╭─ EXCERPTED RECORDS
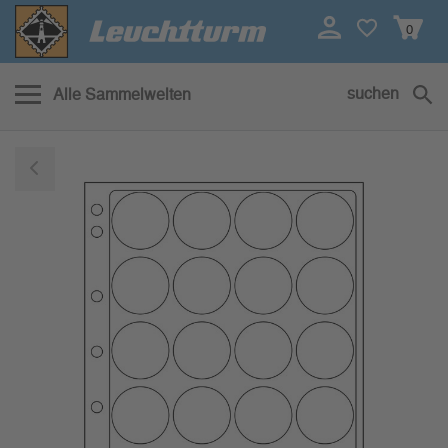
0
suchen
Alle Sammelwelten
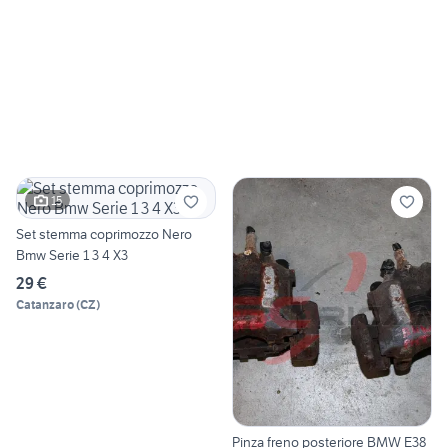
15
Set stemma coprimozzo Nero
Bmw Serie 1 3 4 X3
29 €
Catanzaro
(
CZ
)
Pinza freno posteriore BMW E38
╰─
> **WORK TO COMPLETE**
Quote the records above in full, dropping each picture.

> **EXERCISE ANSWER**
0
suchen
Alle Sammelwelten
15
Set stemma coprimozzo Nero
Bmw Serie 1 3 4 X3
29 €
Catanzaro
(
CZ
)
Pinza freno posteriore BMW E38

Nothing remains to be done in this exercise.